The Law School offers an integrated program with the Kellogg School of Management, one that provides a thorough grounding in law and business. The first three-year JD-MBA program in the country, Northwestern’s program is now the nation’s largest with approximately 70 students. Core curricula are complemented with elective coursework in such areas as finance, entrepreneurship, international business law, real estate law, and tax law. The interdisciplinary nature of the program prepares students to address legal and business issues in legal practice, public governance, consulting, investment banking, entrepreneurship, venture capital, and other careers. In addition to theoretical and practical training, the program offers another key asset: access to an extraordinary alumni network of 500+ JD-MBA graduates, as well as to the Law and Kellogg alumni communities, people who are working in a variety of industries across the globe.
It was through a Northwestern Law alumni connection that Narendra gained two investors for his tech start-up company, SumZero, which he launched while he was a Northwestern student. With a background in finance and business, he pulled from both industries to craft the idea for SumZero out of his interest in social media, technology, and investments. Operating on a “give and get model,” SumZero offers a centralized, searchable online platform whereby professional investors working for hedge funds, mutual funds, and private equity funds can share investment ideas and network.
“I find that it is invaluable to have a working knowledge of all parts of the industry on both the legal and business sides,” said Narendra, now SumZero CEO. “It has made me much more aware in my business practices, and it is also beneficial in working with clients.”
Master of Science in Law
Northwestern Law’s newest interdisciplinary program, the Master of Science in Law (MSL), welcomed its first class in the fall. The program is designed for professionals with backgrounds in science, technology, engineering, math, and medicine. MSL students learn how law and regulation affects opportunities, constraints, and perspectives on business goals and strategies, both locally and globally. Core courses, specialized elective classes, and experiential activities cluster in three interrelated areas: intellectual property and patent design, business law and entrepreneurship, and regulatory analysis and strategy.

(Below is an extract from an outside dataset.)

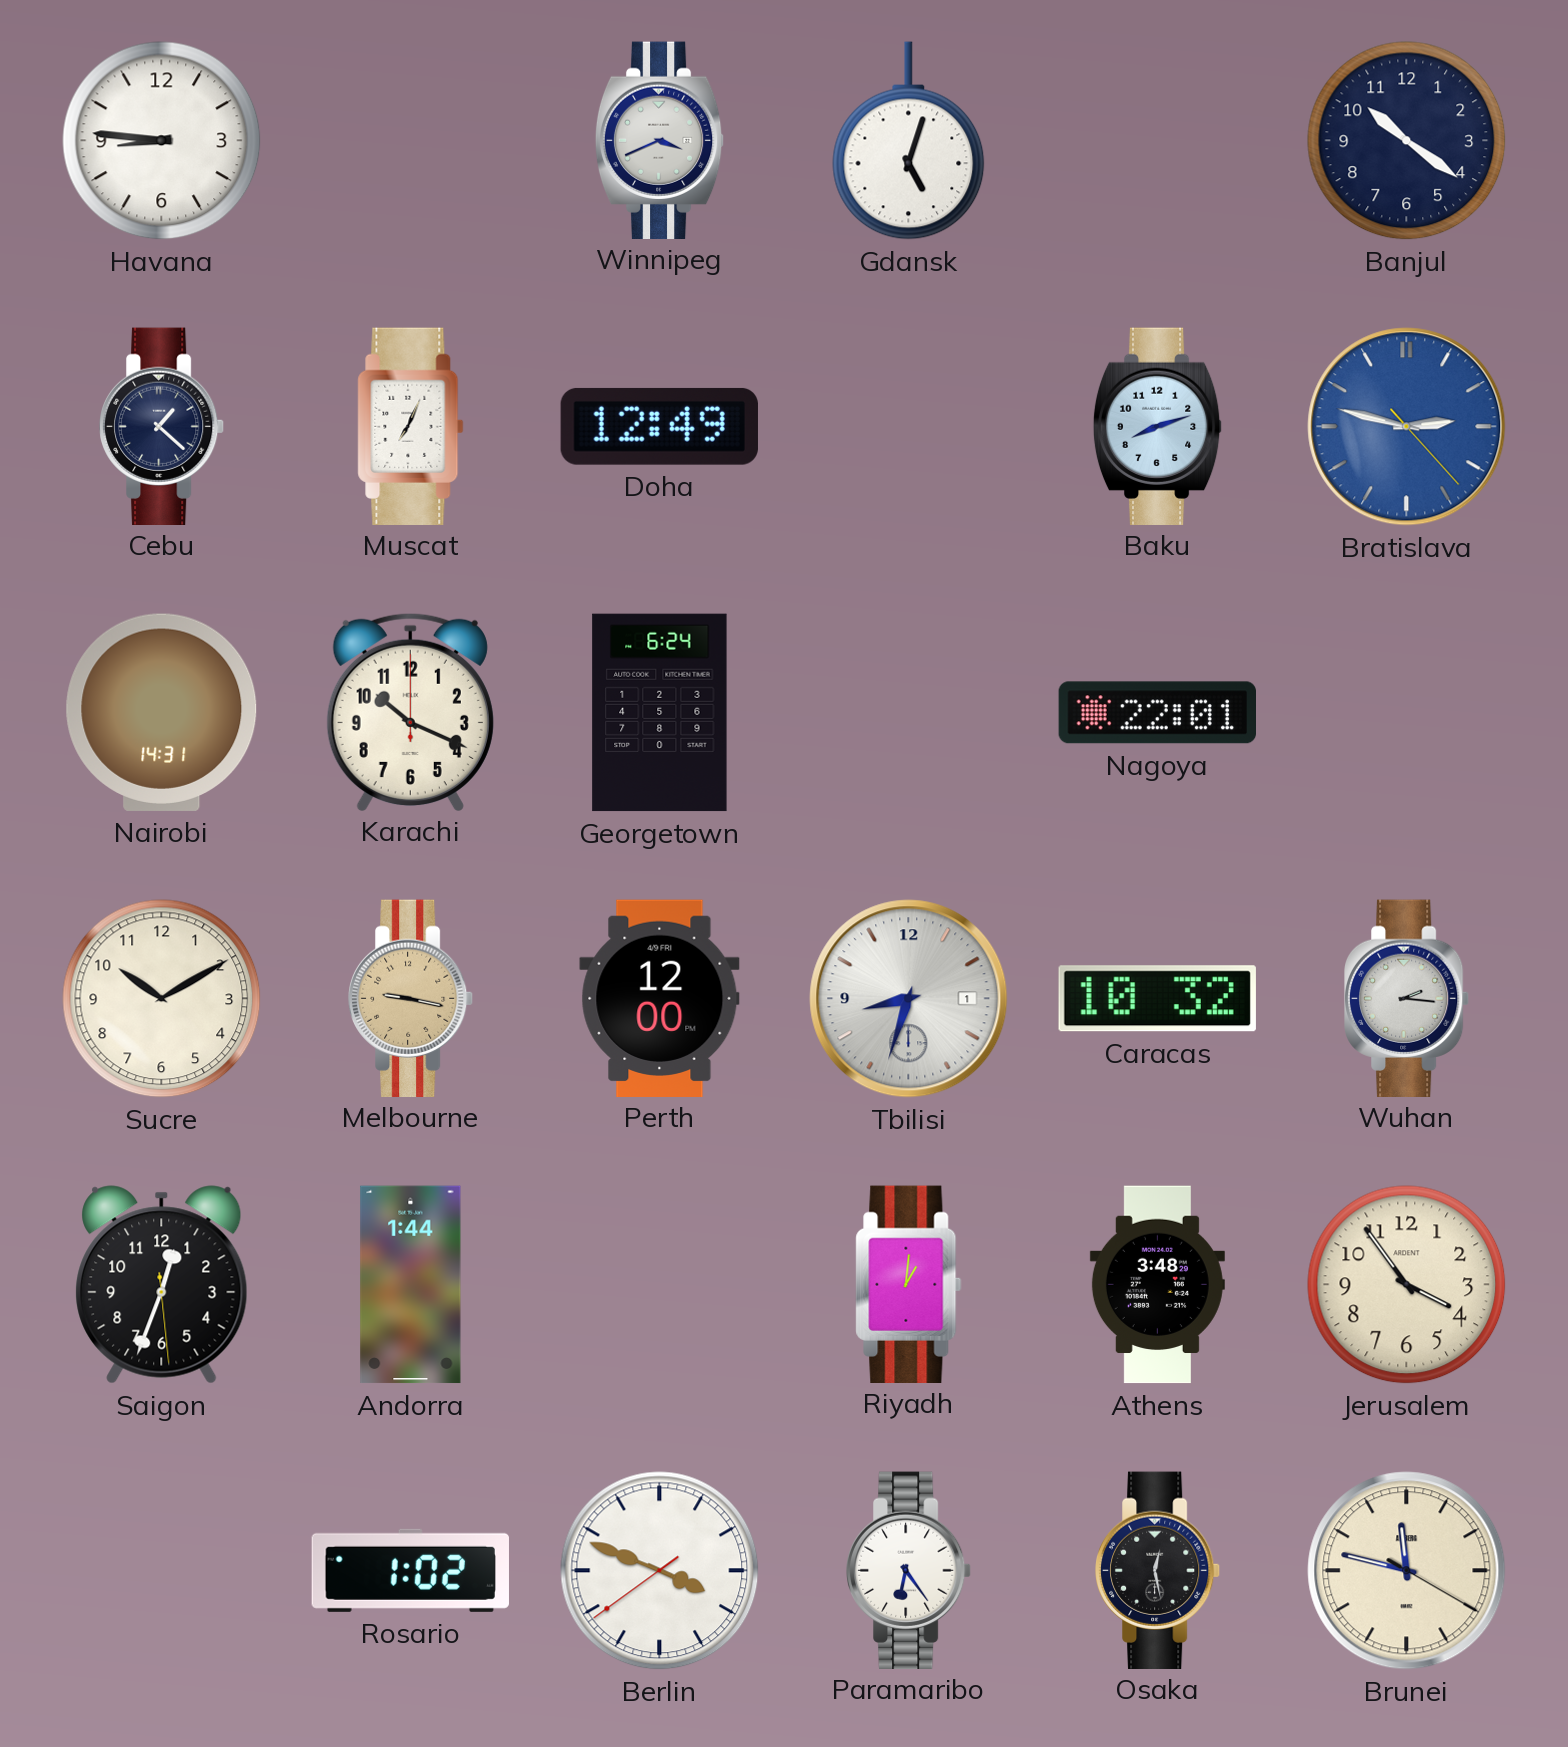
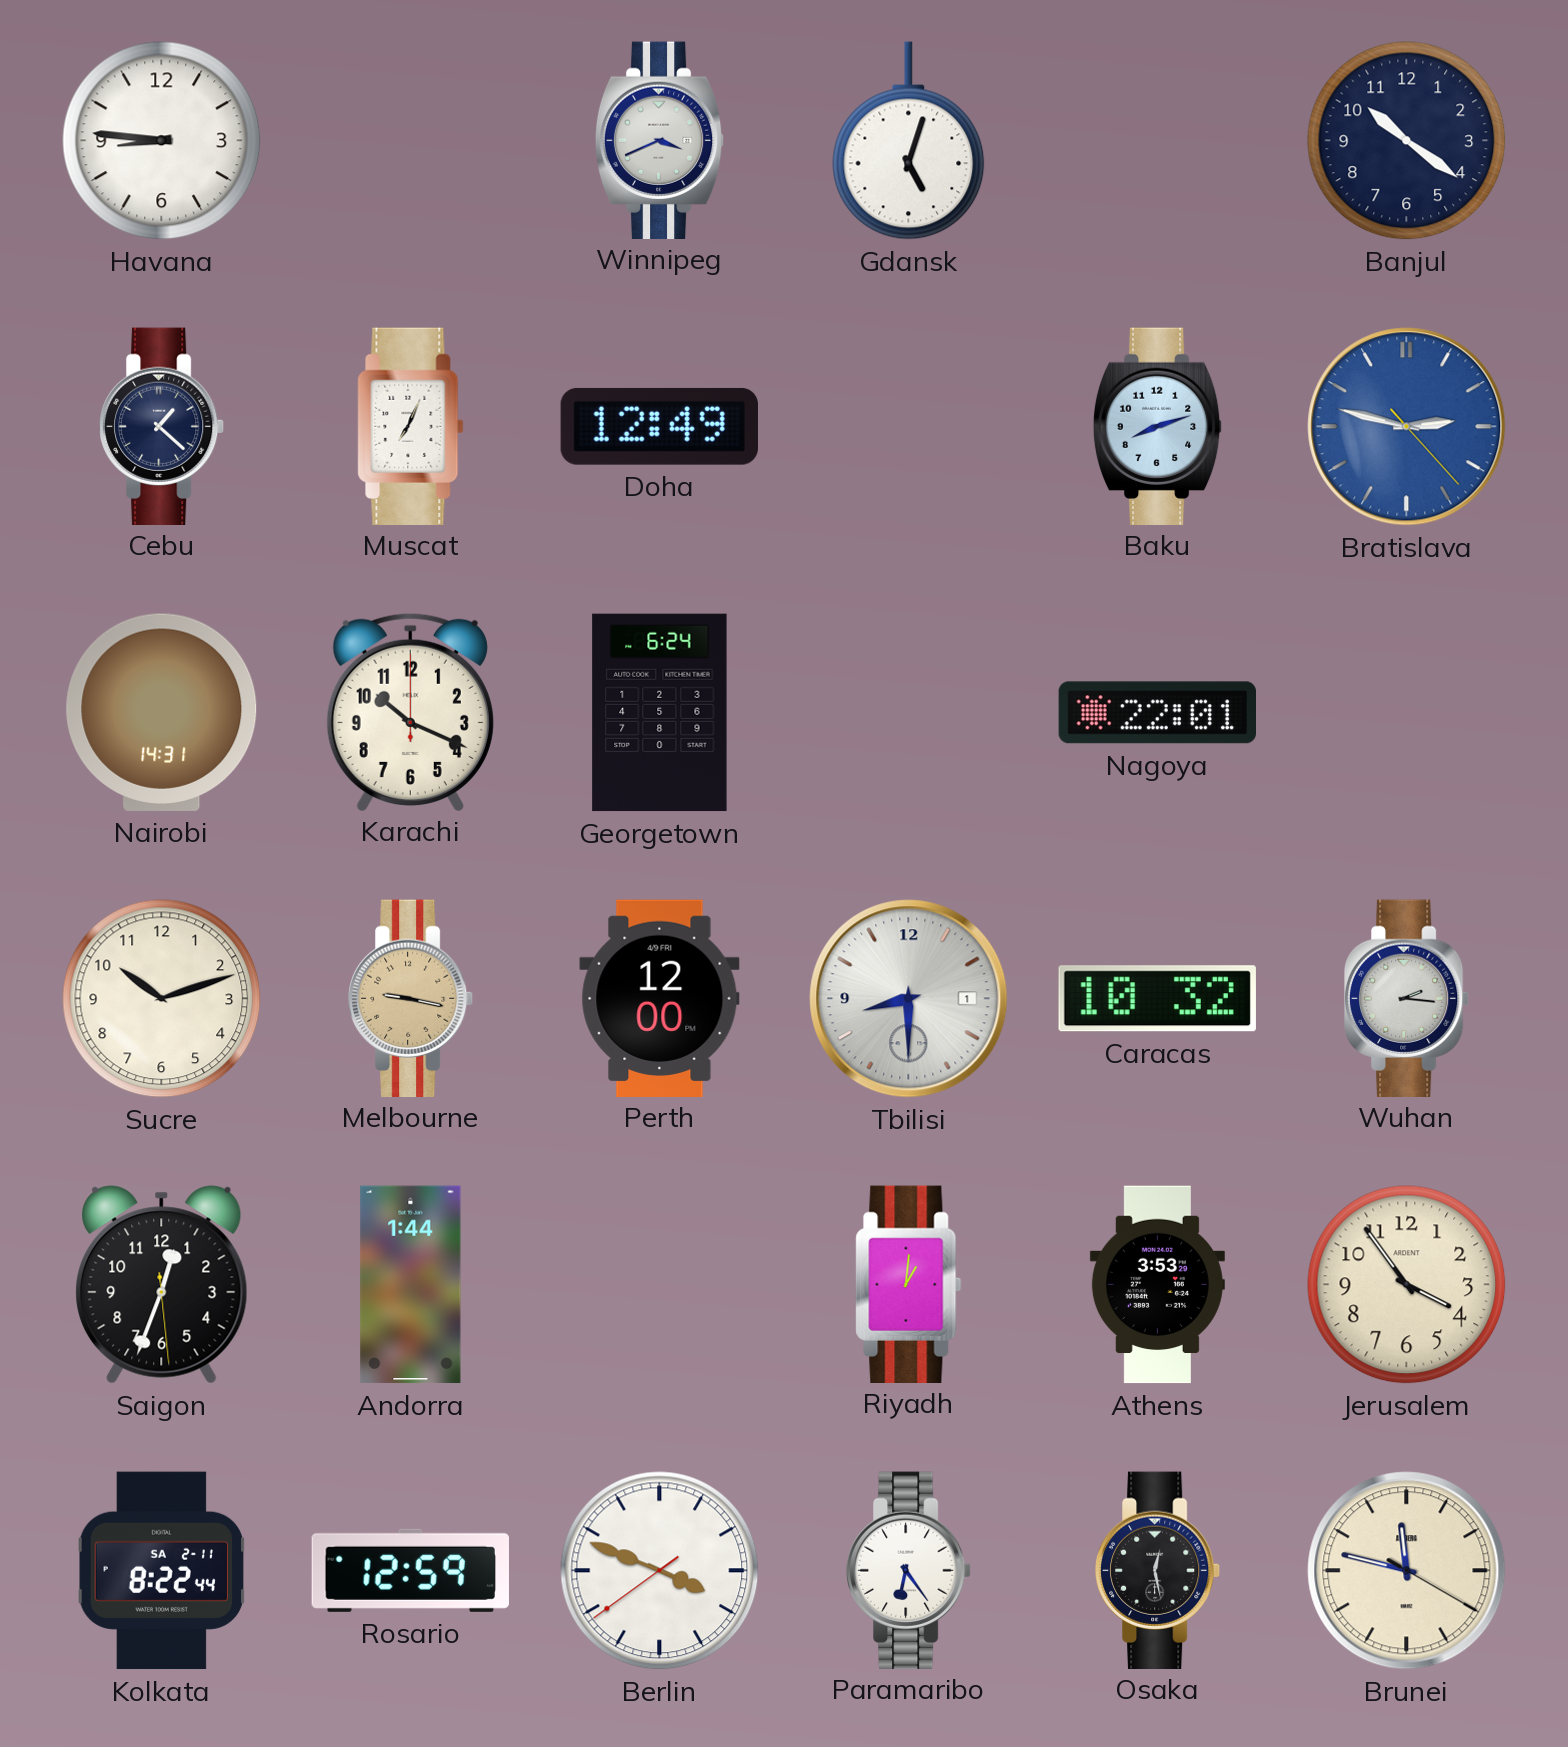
Sucre: 10:10 -> 10:12
Tbilisi: 8:33 -> 8:30
Athens: 3:48 -> 3:53
Kolkata: none -> 8:22
Rosario: 1:02 -> 12:59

“This program is tailored specifically for people working at the intersection of law, business, and technical fields such as science and engineering,” said Oster, who directs the MSL program. “We’ve built a focused curriculum that will arm students with skills that will help them be valuable collaborators and become actively involved in the commercialization process, be it in startup settings or for established companies that innovate in the market.”

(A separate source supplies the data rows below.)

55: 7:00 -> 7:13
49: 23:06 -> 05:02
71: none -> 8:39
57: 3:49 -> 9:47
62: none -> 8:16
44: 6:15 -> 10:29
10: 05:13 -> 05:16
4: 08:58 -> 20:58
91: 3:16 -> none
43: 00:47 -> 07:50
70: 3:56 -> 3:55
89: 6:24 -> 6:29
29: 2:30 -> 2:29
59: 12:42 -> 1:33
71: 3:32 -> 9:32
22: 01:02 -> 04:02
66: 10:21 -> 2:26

“The MSL program will give these students the skills they need to communicate, manage, and lead more effectively across the combined business, legal, and regulatory specialties,” added Emerson Tiller, J. Landis Martin Professor of Law and Business and Senior Associate Dean of Academic Initiatives.

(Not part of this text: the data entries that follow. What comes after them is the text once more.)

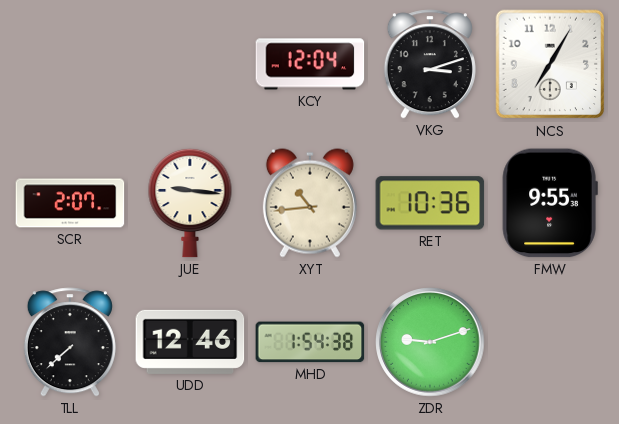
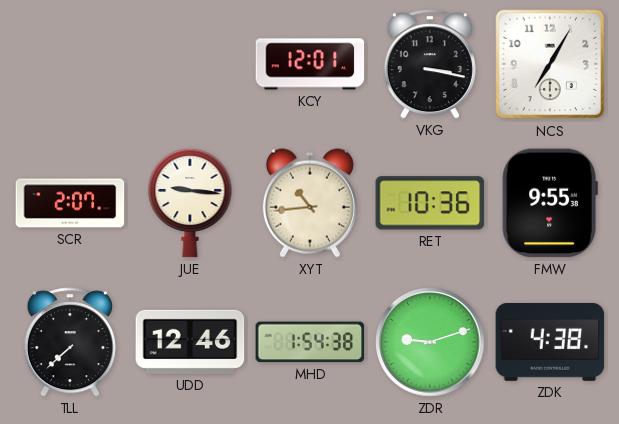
KCY: 12:04 -> 12:01
VKG: 3:12 -> 3:17
ZDK: none -> 4:38
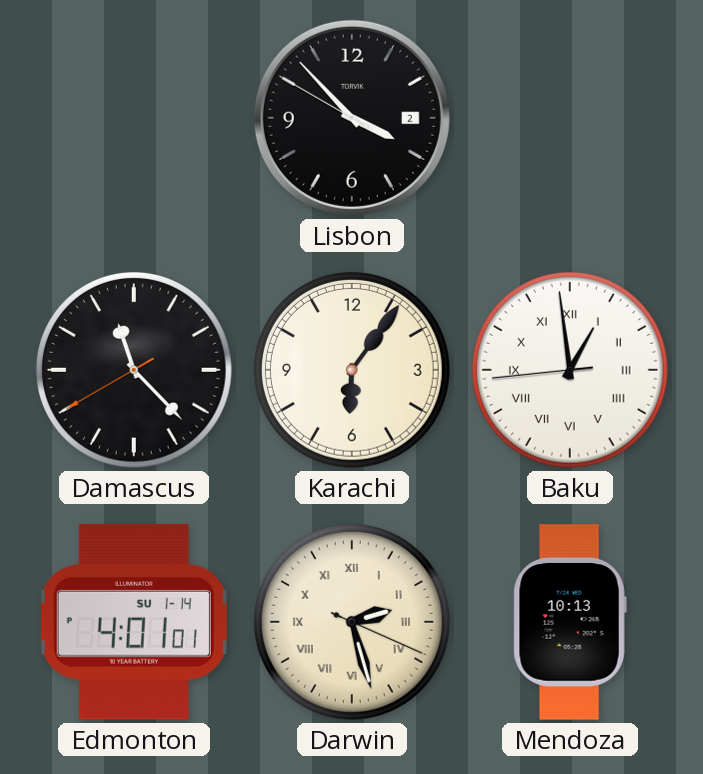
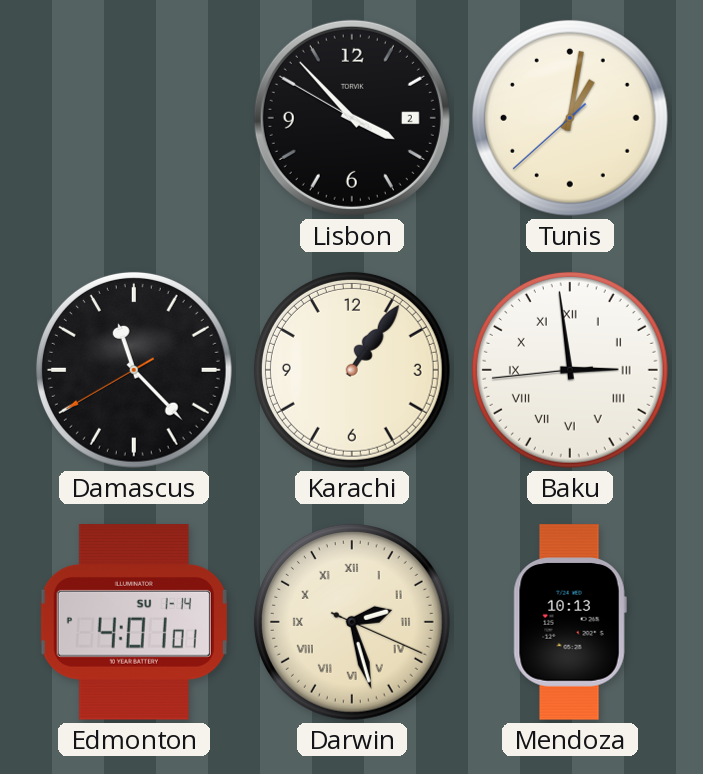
Tunis: none -> 1:01
Karachi: 6:06 -> 1:06
Baku: 12:58 -> 2:58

A hallmark of the MSL is the Entrepreneurship Lab—modeled on the NUvention program—which will expose students to all aspects of the innovation process, from ideation to commercialization. Working in teams, students will create an idea for a business, design a prototype of the idea, draft a business plan, and address issues of entity selection and intellectual property protection.
“The Law School’s ambitious development of interdisciplinary programs addresses a growing industry need to build meaningful, practical bridges across the fields of law, business, and technology,” said Dean Daniel B. Rodriguez. “In an increasingly interconnected world where law and regulation are profoundly important, law schools cannot think of legal training as solely for lawyers.”